Start of Data to use

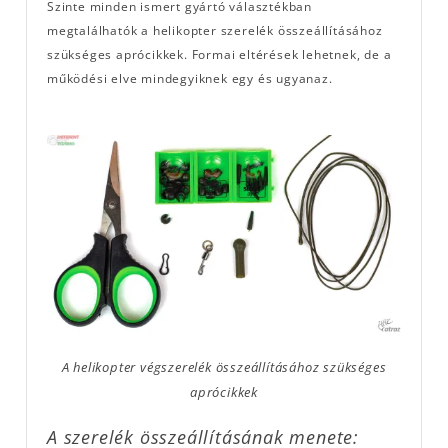
Szinte minden ismert gyártó választékban
megtalálhatók a helikopter szerelék összeállításához
szükséges aprócikkek. Formai eltérések lehetnek, de a
működési elve mindegyiknek egy és ugyanaz.
A helikopter végszerelék összeállításához szükséges
aprócikkek
A szerelék összeállításának menete:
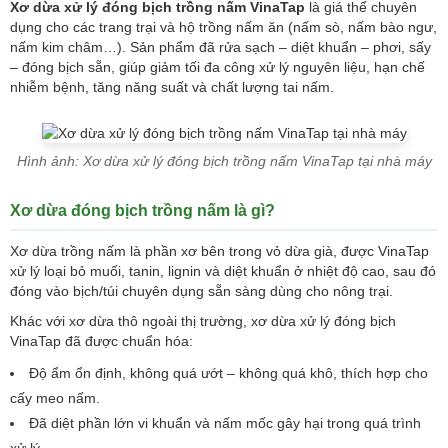
Xơ dừa xử lý đóng bịch trồng nấm VinaTap
là giá thể chuyên
dụng cho các trang trại và hộ trồng nấm ăn (nấm sò, nấm bào ngư,
nấm kim châm…). Sản phẩm đã rửa sạch – diệt khuẩn – phơi, sấy
– đóng bịch sẵn, giúp giảm tối đa công xử lý nguyên liệu, hạn chế
nhiễm bệnh, tăng năng suất và chất lượng tai nấm.
Hình ảnh: Xơ dừa xử lý đóng bịch trồng nấm VinaTap tại nhà máy
Xơ dừa đóng bịch trồng nấm là gì?
Xơ dừa trồng nấm là phần xơ bên trong vỏ dừa già, được VinaTap
xử lý loại bỏ muối, tanin, lignin và diệt khuẩn ở nhiệt độ cao, sau đó
đóng vào bịch/túi chuyên dụng sẵn sàng dùng cho nông trại.
Khác với xơ dừa thô ngoài thị trường, xơ dừa xử lý đóng bịch
VinaTap đã được chuẩn hóa:
Độ ẩm ổn định, không quá ướt – không quá khô, thích hợp cho
cấy meo nấm.
Đã diệt phần lớn vi khuẩn và nấm mốc gây hại trong quá trình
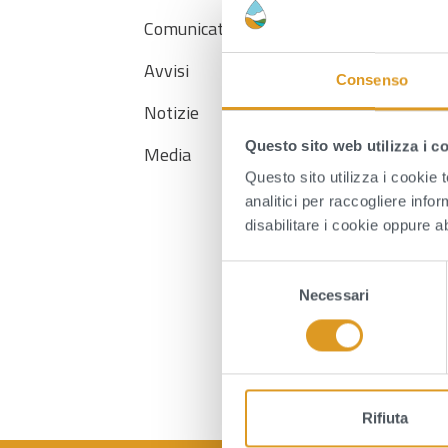
Comunicati
La
de
Avvisi
Consenso
Notizie
Questo sito web utilizza i c
Media
Questo sito utilizza i cookie 
analitici per raccogliere infor
AL
disabilitare i cookie oppure a
S
Necessari
e
l
e
z
i
o
Rifiuta
n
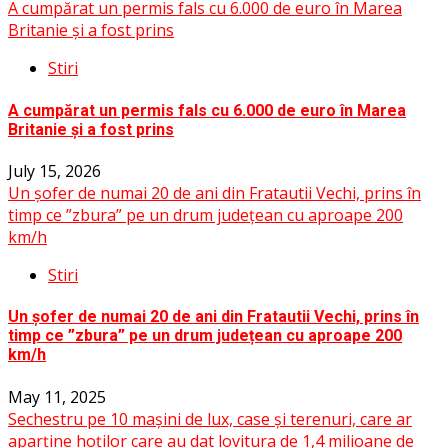
A cumpărat un permis fals cu 6.000 de euro în Marea
Britanie și a fost prins
Stiri
A cumpărat un permis fals cu 6.000 de euro în Marea
Britanie și a fost prins
July 15, 2026
Un șofer de numai 20 de ani din Fratautii Vechi, prins în
timp ce ”zbura” pe un drum județean cu aproape 200
km/h
Stiri
Un șofer de numai 20 de ani din Fratautii Vechi, prins în
timp ce ”zbura” pe un drum județean cu aproape 200
km/h
May 11, 2025
Sechestru pe 10 mașini de lux, case și terenuri, care ar
aparține hoților care au dat lovitura de 1,4 milioane de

End of Data to use

Task to carry out
What lines of the preceding data include the string "diệt"? Pull them out.

Written solution
nấm kim châm…). Sản phẩm đã rửa sạch – diệt khuẩn – phơi, sấy
xử lý loại bỏ muối, tanin, lignin và diệt khuẩn ở nhiệt độ cao, sau đó
Đã diệt phần lớn vi khuẩn và nấm mốc gây hại trong quá trình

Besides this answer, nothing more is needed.